# Shop Tunes



## anobium (Dec 25, 2011)

Hey Everybody
I picked up a minidisc player and a amplifier that were meant to be junked and enjoy woodworking even more now in my 96sq. ft. shop time goes by a lot quicker it seems and I am wondering what other listen to when they spend time in the shop. Maybe we get together Shop Tunes Vol. 1

I start this topic with 2 songs:

1. William Fitzsimmons - They'll never take the good years





2. 3 Doors Down - Landing in London


----------



## IsaacH (Aug 29, 2012)

I usually listen to NPR or classic rock. The NPR station in Atlanta is news classical and jazz, plus a few radio shows. (Car Talk, A Prairie Home Companion, ect…)

Of course if my Braves are playing im dialed into the game!!!


----------



## HorizontalMike (Jun 3, 2010)

I tune in the Clear Channel station of Oldie Goldies. You know the one that they call Bob, Jack, Tom, Dick, Hairy or some such.


----------



## EPJartisan (Nov 4, 2009)

I use music to pace myself… all kinds… when I don't play music I get lost in what ever I am doing and forget to do other important things.
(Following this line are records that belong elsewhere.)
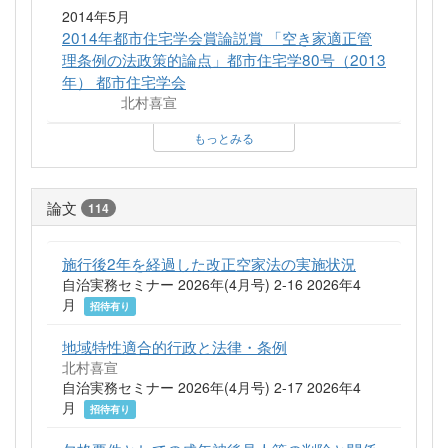
2014年5月
2014年都市住宅学会賞論説賞 「空き家適正管
理条例の法政策的論点」都市住宅学80号（2013
年） 都市住宅学会
北村喜宣
もっとみる
論文
114
施行後2年を経過した改正空家法の実施状況
自治実務セミナー 2026年(4月号) 2-16 2026年4
月
招待有り
地域特性適合的行政と法律・条例
北村喜宣
自治実務セミナー 2026年(4月号) 2-17 2026年4
月
招待有り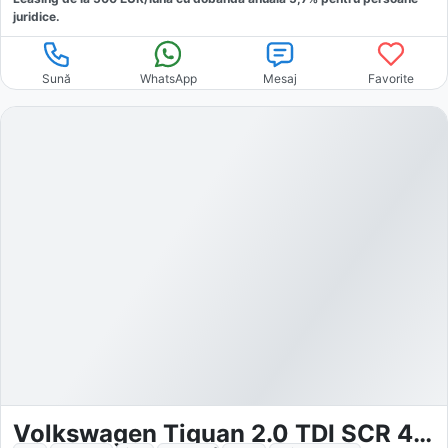
juridice.
Sună
WhatsApp
Mesaj
Favorite
Volkswagen Tiguan 2.0 TDI SCR 4Motion DSG R-Line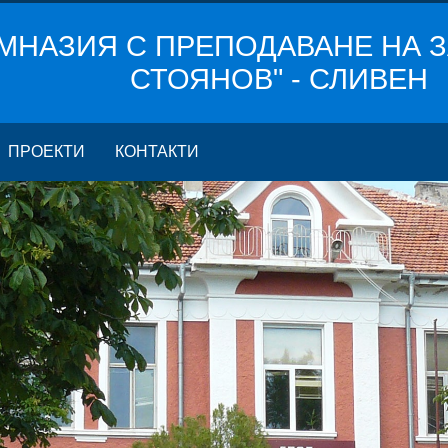
МНАЗИЯ С ПРЕПОДАВАНЕ НА З
СТОЯНОВ" - СЛИВЕН
ПРОЕКТИ
КОНТАКТИ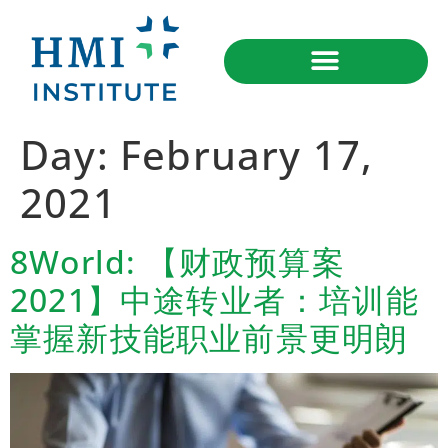
Day:
February 17,
2021
8World: 【财政预算案
2021】中途转业者：培训能
掌握新技能职业前景更明朗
But for me the weirder, the more harsh, the more unusually beautiful, outdated unknowns and the cutting edges are always my kind of music. I come to the shop to tune out the world and make things… LJs is my only distraction I really allow.. though.. it was almost forbidden by those who love me a few weeks ago… thank you LJs. Currently I am loving Skinny Puppy and Pound of Flesh… but my favorite song right now is…

Tatterdemalion Stomp


----------



## Cosmicsniper (Oct 2, 2009)

I keep my old iPhone running with an docking speaker system. It's not loud enough, especially with the fan on, so I will likely build a fixture for my 30 yr. old component stereo system.

I keep a playlist of favorites running. That might include Rush, America, Jim Croce, Elton John, Boston, Gordon Lightfoot, and even Lou Rawls. Classics are good.


----------



## 47phord (Apr 10, 2012)

Depends on my mood. My current 'shop' ipod playlist includes 'Stand Up' by The Prodigy and 'Cascade' by Hyper and a couple songs by Parov Stelar. But I have been known to play stuff including Boston, Masters of Reality, Fatboy Slim, Alice in Chains and STP. I've even busted out the Disco on occasion (can't believe I just admitted that) and the surf-guitar stuff from the 60's (Dick Dale kicks ass!). Basically, my philosophy is: "as long as it has a beat and you can wood-work to it."


----------



## TerryDowning (Aug 8, 2012)

Usually with the machines (whatever power tool and shop vac)running and hearing protection inplace, any music is drowned out, so I don't usually listen to music in the shop.


----------



## Tennessee (Jul 8, 2011)

Got one of those construction radios, and hooked my MP3 player to it. I think it is a Bosch. The woofer can drive right through most of my machinery and fans. Especially the AC-DC and other Classic Rock I listen to.


----------



## whitebeast88 (May 27, 2012)

classic country if i can tune it in.mostly 75% of the time i don't listen any partially cause i forget to turn it on.


----------



## MT_Stringer (Jul 21, 2009)

I have a Samsung Tab hooked up to a Pyle amplifier with a couple of bookshelf speakers leftover from many years ago. Playing the tunes in a one car garage, I can overpower any and everything, 'cept the missus! :-(

So, I have thousands of mp3 songs…everything from oldies from the 50-60's , classic country, today's country, classic rock, party music, and so on.

When I want a change, I fire up iHeart radio via our wi-fi. Lots of oldies and country stations to listen to.


----------



## MR_Cole (Jun 1, 2012)

I have 6 different speakers (random garage sale finds) and a little receiver meant for only 2 speakers powers it. Surprisingly, it sounds pretty good and gets very loud. I use my 1st ipod touch as a dedicated pandora machine.

I love andy grammar, steely dan and i'm embarrassed to admit, Murs


----------



## cutworm (Oct 2, 2010)

Bob Marley here.


----------



## knotheadswoodshed (Jun 14, 2012)

the dogs barking and the wife bitching at me….oops, did I say that out loud?

that's not really true…the dogs dont bark that much


----------



## lumberjoe (Mar 30, 2012)

as a true nerd, I have a "shop laptop" that goes through my Spotify playlist of nearly 2000 songs. It's hooked to an older sony receiver powering some infinity reference series bookshelf speakers hanging from the rafters and a polk audio sub. The receiver is in a vented plexiglass case with positive pressure to keep a lot of the dust out of it. I just have 2 PC fans with nylons over them as filters blowing through the receiver from the bottom. They are wired together and plugged into the switched outlet on the back of the receiver.

I have extremely eclectic musical tastes, but here was some of today's artists played in the shop. Also if you like music a lot, Spotify is a great deal.

Silversun Pickups
We Were Promised Jetpacks
Citizen Cope
O.A.R.
Crosby Stills and Nash 
Edward Sharpe and the Magnetic Zero
Alex Ebert
Gorilliaz
The Avett Brothers
John Butler Trio


----------



## Gatorjim (May 12, 2012)

I have a 35 year old boom box that still works good.


----------